Establishments need to quell the furies of the population before they reach tipping points by letting bad banks and businesses fail, by reforming the tax code so that everyone pays a fair share, by creating jobs, and by finding ways to reduce citizens’ and institutions’ debt burden. Unfortunately, I believe that the global financial and political systems are so entrenched that at this stage deconstruction (rip it up and start again) is impossible because vested interests make any such changes highly unlikely.
The real danger is that in desperate times people will follow any charlatan who can offer food and security.
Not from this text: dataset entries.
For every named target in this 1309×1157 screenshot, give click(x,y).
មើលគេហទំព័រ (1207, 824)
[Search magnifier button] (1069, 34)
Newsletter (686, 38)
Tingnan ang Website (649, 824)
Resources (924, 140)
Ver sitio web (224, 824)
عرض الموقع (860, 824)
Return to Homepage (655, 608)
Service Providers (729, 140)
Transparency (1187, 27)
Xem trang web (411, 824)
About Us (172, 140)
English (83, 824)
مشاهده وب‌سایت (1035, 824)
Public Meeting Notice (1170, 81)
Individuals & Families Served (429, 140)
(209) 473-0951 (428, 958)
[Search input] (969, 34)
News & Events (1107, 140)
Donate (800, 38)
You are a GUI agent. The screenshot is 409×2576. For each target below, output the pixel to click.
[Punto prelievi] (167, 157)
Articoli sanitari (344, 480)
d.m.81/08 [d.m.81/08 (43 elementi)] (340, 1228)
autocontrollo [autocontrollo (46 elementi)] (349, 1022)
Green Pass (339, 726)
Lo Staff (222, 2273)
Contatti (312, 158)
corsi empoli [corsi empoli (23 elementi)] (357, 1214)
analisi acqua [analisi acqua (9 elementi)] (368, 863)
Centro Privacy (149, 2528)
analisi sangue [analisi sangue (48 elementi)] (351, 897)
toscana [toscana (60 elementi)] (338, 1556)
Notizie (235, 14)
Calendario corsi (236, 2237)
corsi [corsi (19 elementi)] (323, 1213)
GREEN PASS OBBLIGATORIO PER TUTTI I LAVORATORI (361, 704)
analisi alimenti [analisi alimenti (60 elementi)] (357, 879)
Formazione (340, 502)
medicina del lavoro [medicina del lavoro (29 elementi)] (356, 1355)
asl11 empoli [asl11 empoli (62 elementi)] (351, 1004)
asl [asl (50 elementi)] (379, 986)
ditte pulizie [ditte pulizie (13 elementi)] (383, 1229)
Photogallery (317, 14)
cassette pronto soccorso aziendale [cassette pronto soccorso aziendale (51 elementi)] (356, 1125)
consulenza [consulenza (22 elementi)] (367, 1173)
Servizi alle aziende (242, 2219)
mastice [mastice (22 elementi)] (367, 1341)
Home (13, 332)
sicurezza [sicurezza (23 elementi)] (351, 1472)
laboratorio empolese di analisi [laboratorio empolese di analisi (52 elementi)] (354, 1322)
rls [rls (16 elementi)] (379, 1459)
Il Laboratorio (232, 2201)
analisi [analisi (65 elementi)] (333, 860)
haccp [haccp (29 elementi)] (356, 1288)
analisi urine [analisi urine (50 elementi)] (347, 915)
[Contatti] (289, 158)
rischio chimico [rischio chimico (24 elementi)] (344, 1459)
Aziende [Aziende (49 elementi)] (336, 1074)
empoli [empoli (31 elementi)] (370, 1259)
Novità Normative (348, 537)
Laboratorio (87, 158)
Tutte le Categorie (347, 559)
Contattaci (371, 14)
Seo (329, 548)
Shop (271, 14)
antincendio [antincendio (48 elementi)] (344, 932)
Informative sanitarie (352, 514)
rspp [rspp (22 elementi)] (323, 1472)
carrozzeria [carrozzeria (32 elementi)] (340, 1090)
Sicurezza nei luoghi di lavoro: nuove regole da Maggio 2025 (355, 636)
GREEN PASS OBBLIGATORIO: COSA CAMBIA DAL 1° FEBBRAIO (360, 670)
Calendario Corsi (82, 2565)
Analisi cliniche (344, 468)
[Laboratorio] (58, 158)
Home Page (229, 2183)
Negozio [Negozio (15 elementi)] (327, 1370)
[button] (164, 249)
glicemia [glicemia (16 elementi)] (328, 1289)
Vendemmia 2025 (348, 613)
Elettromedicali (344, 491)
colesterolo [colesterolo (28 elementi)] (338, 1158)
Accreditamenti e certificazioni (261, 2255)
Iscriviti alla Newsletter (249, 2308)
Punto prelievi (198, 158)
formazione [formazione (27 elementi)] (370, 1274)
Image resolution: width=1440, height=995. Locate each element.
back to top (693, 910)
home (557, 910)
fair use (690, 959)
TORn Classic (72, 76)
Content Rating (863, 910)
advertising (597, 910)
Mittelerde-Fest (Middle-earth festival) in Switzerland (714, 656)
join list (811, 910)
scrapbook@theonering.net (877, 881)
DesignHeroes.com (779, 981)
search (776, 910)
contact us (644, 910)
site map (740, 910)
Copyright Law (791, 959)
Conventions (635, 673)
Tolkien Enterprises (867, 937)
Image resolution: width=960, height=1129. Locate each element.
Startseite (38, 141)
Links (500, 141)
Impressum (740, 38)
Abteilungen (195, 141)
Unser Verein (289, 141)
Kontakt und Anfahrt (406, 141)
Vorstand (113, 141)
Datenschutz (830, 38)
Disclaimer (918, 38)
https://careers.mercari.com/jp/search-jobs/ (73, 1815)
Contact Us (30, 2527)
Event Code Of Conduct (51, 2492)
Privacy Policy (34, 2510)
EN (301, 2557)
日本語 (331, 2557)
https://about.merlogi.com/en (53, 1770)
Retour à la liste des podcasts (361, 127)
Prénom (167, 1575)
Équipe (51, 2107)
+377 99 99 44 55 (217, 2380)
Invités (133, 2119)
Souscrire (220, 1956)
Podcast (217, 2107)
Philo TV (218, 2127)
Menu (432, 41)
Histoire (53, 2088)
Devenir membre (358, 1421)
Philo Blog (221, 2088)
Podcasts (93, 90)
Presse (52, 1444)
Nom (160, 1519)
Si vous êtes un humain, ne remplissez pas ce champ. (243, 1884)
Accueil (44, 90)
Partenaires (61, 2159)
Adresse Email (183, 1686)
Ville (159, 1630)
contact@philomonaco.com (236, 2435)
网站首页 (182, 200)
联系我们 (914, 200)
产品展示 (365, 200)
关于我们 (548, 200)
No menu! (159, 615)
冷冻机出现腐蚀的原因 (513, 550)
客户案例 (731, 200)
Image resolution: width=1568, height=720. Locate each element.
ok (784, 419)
In the 20th Century, Germans, Italians, Russians, the Spanish, the Chinese, the Vietnamese, the Libyans and others all discovered the dangers of overthrowing corrupt entrenched establishments, and replacing them with new regimes with no respect for individual liberties, religious freedoms, the freedom of speech, the freedom of association. I want the revolutionaries of the 21st Century to understand that the problem is not capitalism, nor liberal democracy. The problem is that a tiny minority are rigging the system to enrich themselves.